## [WHAT YOU WILL DO]
Leave every picture out and give back the lines below from the first through the line that holds "owner's diary instagram", exactly as written.

## [DATASET RECORDS]
+++++
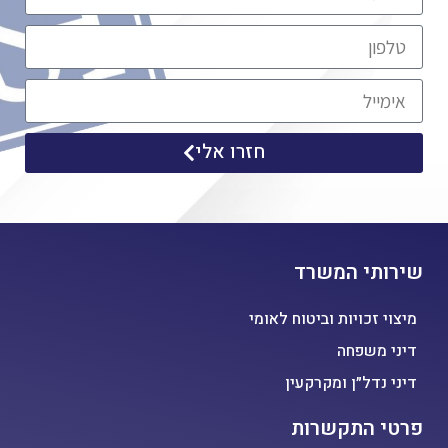
חזרו אלי
שירותי המשרד
מיצוי זכויות וביטוח לאומי
דיני משפחה
דיני נדל״ן ומקרקעין
פרטי התקשרות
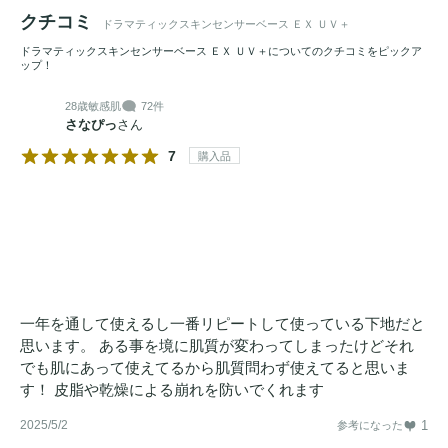
クチコミ
ドラマティックスキンセンサーベース ＥＸ ＵＶ＋
ドラマティックスキンセンサーベース ＥＸ ＵＶ＋についてのクチコミをピックア
ップ！
28歳
敏感肌
72件
さなぴっ
さん
7
購入品
一年を通して使えるし一番リピートして使っている下地だと
思います。 ある事を境に肌質が変わってしまったけどそれ
でも肌にあって使えてるから肌質問わず使えてると思いま
す！ 皮脂や乾燥による崩れを防いでくれます
2025/5/2
1
参考になった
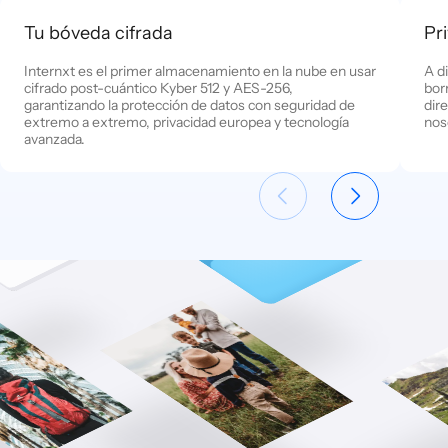
Tu bóveda cifrada
Pr
Internxt es el primer almacenamiento en la nube en usar
A d
cifrado post-cuántico Kyber 512 y AES-256,
borr
garantizando la protección de datos con seguridad de
dir
extremo a extremo, privacidad europea y tecnología
nos
avanzada.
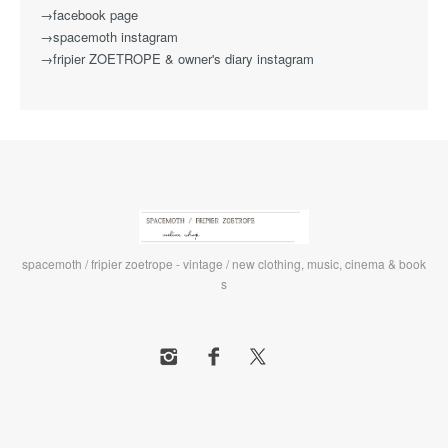
→facebook page
→spacemoth instagram
→fripier ZOETROPE & owner's diary instagram
spacemoth / fripier zoetrope - vintage / new clothing, music, cinema & book
s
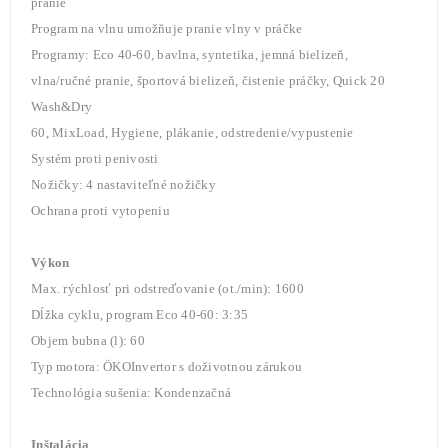
pranie
Program na vlnu umožňuje pranie vlny v práčke
Programy: Eco 40-60, bavlna, syntetika, jemná bielizeň,
vlna/ručné pranie, športová bielizeň, čistenie práčky, Quick 20
Wash&Dry
60, MixLoad, Hygiene, plákanie, odstredenie/vypustenie
Systém proti penivosti
Nožičky: 4 nastaviteľné nožičky
Ochrana proti vytopeniu
Výkon
Max. rýchlosť pri odstreďovanie (ot./min): 1600
Dĺžka cyklu, program Eco 40-60: 3:35
Objem bubna (l): 60
Typ motora: ÖKOInvertor s doživotnou zárukou
Technológia sušenia: Kondenzačná
Inštalácia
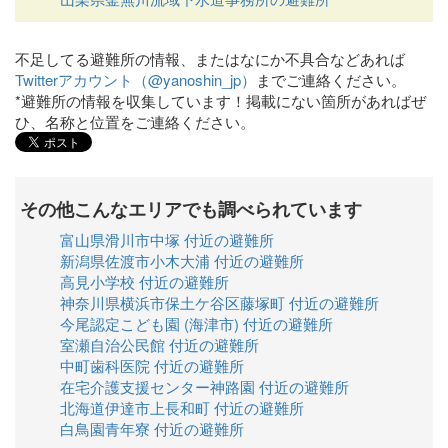
不足してる避難所の情報、またはなにか不具合などあれば
Twitterアカウント（@yanoshin_jp）
までご連絡ください。
*避難所の情報を収集しています！掲載にない箇所があればぜ
ひ、名称と位置をご連絡ください。
その他こんなエリアでも調べられています
富山県滑川市中塚 付近の避難所
新潟県佐渡市小木大浦 付近の避難所
高見小学校 付近の避難所
神奈川県横浜市保土ケ谷区藤塚町 付近の避難所
今尾認定こども園 (海津市) 付近の避難所
室瀬自治公民館 付近の避難所
中町歯科医院 付近の避難所
在宅介護支援センター神路園 付近の避難所
北海道伊達市上長和町 付近の避難所
白鳥園青年寮 付近の避難所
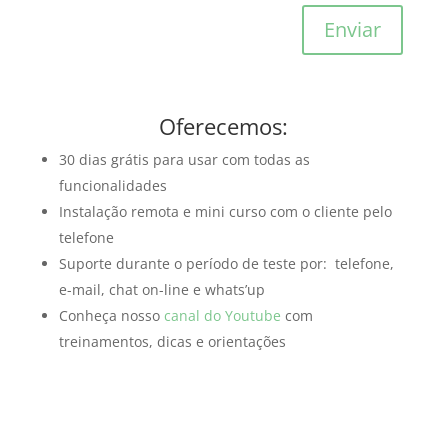
Enviar
Oferecemos:
30 dias grátis para usar com todas as
funcionalidades
Instalação remota e mini curso com o cliente pelo
telefone
Suporte durante o período de teste por: telefone,
e-mail, chat on-line e whats’up
Conheça nosso
canal do
Youtube
com
treinamentos, dicas e orientações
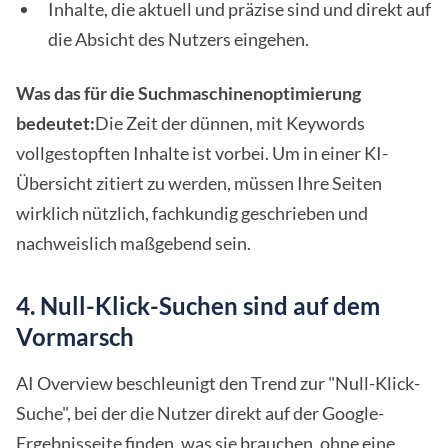
Inhalte, die aktuell und präzise sind und direkt auf
die Absicht des Nutzers eingehen.
Was das für die Suchmaschinenoptimierung
bedeutet:
Die Zeit der dünnen, mit Keywords
vollgestopften Inhalte ist vorbei. Um in einer KI-
Übersicht zitiert zu werden, müssen Ihre Seiten
wirklich nützlich, fachkundig geschrieben und
nachweislich maßgebend sein.
4. Null-Klick-Suchen sind auf dem
Vormarsch
AI Overview beschleunigt den Trend zur "Null-Klick-
Suche", bei der die Nutzer direkt auf der Google-
Ergebnisseite finden, was sie brauchen, ohne eine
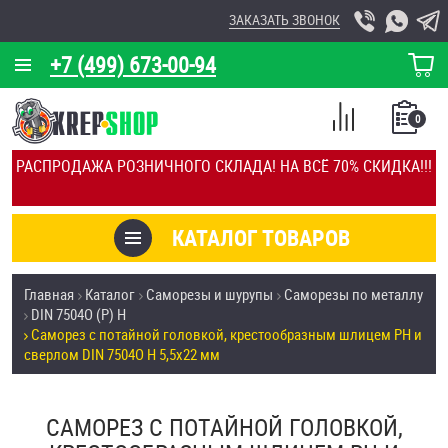
ЗАКАЗАТЬ ЗВОНОК
+7 (499) 673-00-94
КОРЗИНА
О КОМПАНИИ
0
СПИСОК
КАЛЬКУЛЯТОР
СРАВНЕНИЕ
РАСПРОДАЖА РОЗНИЧНОГО СКЛАДА! НА ВСЁ 70% СКИДКА!!!
ПОКУПОК
ОТЗЫВЫ
КАТАЛОГ ТОВАРОВ
КЛИЕНТЫ
Товары со скидкой
Главная
Каталог
Саморезы и шурупы
Саморезы по металлу
УСЛУГИ
DIN 7504О (Р) H
Анкеры
Саморез с потайной головкой, крестообразным шлицем PH и
СКИДКИ
сверлом DIN 7504O H 5,5х22 мм
Антивандальный крепёж, инструмент
ОПТ
САМОРЕЗ С ПОТАЙНОЙ ГОЛОВКОЙ,
ПОКУПАТЕЛЯМ
Болты и винты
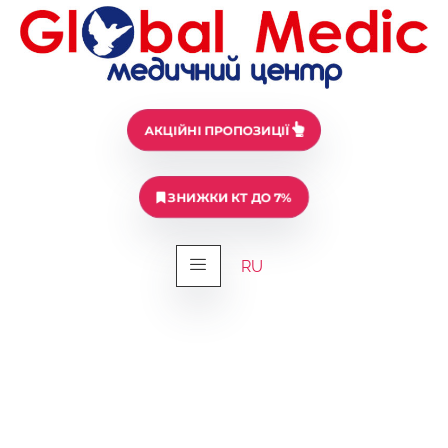
АКЦІЙНІ ПРОПОЗИЦІЇ
ЗНИЖКИ КТ ДО 7%
RU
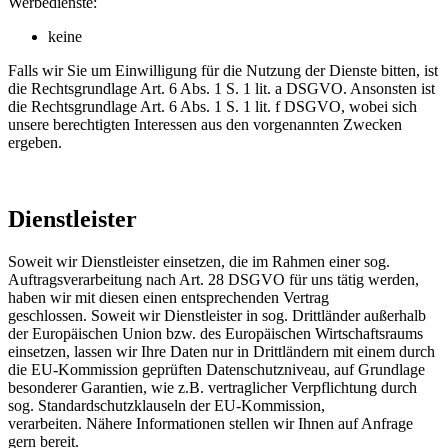
Werbedienste:
keine
Falls wir Sie um Einwilligung für die Nutzung der Dienste bitten, ist
die Rechtsgrundlage Art. 6 Abs. 1 S. 1 lit. a DSGVO. Ansonsten ist
die Rechtsgrundlage Art. 6 Abs. 1 S. 1 lit. f DSGVO, wobei sich
unsere berechtigten Interessen aus den vorgenannten Zwecken
ergeben.
Dienstleister
Soweit wir Dienstleister einsetzen, die im Rahmen einer sog.
Auftragsverarbeitung nach Art. 28 DSGVO für uns tätig werden,
haben wir mit diesen einen entsprechenden Vertrag
geschlossen. Soweit wir Dienstleister in sog. Drittländer außerhalb
der Europäischen Union bzw. des Europäischen Wirtschaftsraums
einsetzen, lassen wir Ihre Daten nur in Drittländern mit einem durch
die EU-Kommission geprüften Datenschutzniveau, auf Grundlage
besonderer Garantien, wie z.B. vertraglicher Verpflichtung durch
sog. Standardschutzklauseln der EU-Kommission,
verarbeiten. Nähere Informationen stellen wir Ihnen auf Anfrage
gern bereit.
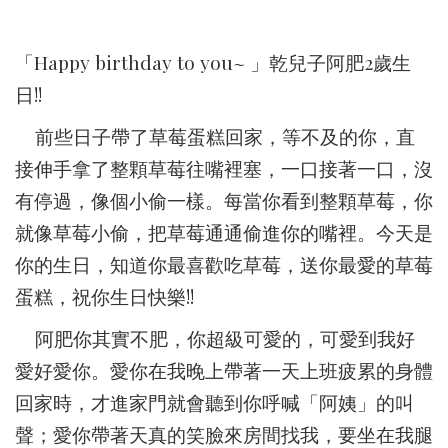
「Happy birthday to you~ 」乾兒子阿肥2歲生
日!!
前些日子帶了草莓蛋糕回家，等不及的你，直
接伸手拿了整顆草莓往嘴裡塞，一口接著一口，沒
有停過，像個小偷一樣。每當你看到整顆草莓，你
就像草莓小偷，把草莓通通偷進你的嘴裡。今天是
你的生日，知道你最喜歡吃草莓，送你最愛的草莓
蛋糕，祝你生日快樂!!
阿肥你其實不肥，你超級可愛的，可愛到我好
愛好愛你。愛你在我晚上帶著一天上班疲累的身體
回家時，才進家門就會聽到你呼喊「阿姨」的叫
聲；愛你帶著天真的笑臉來房間找我，要坐在我腿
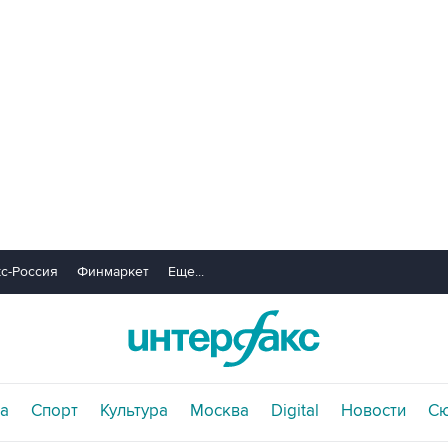
с-Россия
Финмаркет
Еще...
а
Спорт
Культура
Москва
Digital
Новости
С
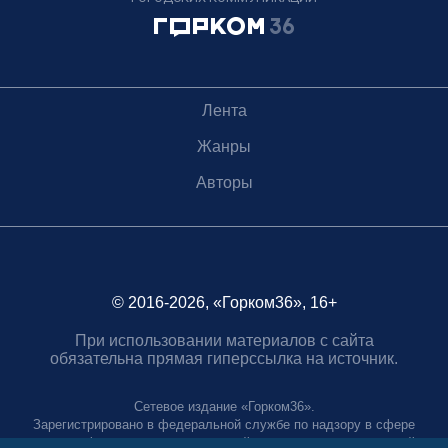
Лента
Жанры
Авторы
© 2016-2026, «Горком36», 16+
При использовании материалов с сайта
обязательна прямая гиперссылка на источник.
Сетевое издание «Горком36».
Зарегистрировано в федеральной службе по надзору в сфере
связи, информационных технологий и массовых коммуникаций.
+++++
## [REPLY TO THE TASK]
חזרו אלי
שירותי המשרד
מיצוי זכויות וביטוח לאומי
דיני משפחה
דיני נדל״ן ומקרקעין
פרטי התקשרות
クチコミ
ドラマティックスキンセンサーベース ＥＸ ＵＶ＋
ドラマティックスキンセンサーベース ＥＸ ＵＶ＋についてのクチコミをピックア
ップ！
28歳
敏感肌
72件
さなぴっ
さん
7
購入品
一年を通して使えるし一番リピートして使っている下地だと
思います。 ある事を境に肌質が変わってしまったけどそれ
でも肌にあって使えてるから肌質問わず使えてると思いま
す！ 皮脂や乾燥による崩れを防いでくれます
2025/5/2
1
参考になった
Tu bóveda cifrada
Pr
Internxt es el primer almacenamiento en la nube en usar
A d
cifrado post-cuántico Kyber 512 y AES-256,
borr
garantizando la protección de datos con seguridad de
dir
extremo a extremo, privacidad europea y tecnología
nos
avanzada.
→facebook page
→spacemoth instagram
→fripier ZOETROPE & owner's diary instagram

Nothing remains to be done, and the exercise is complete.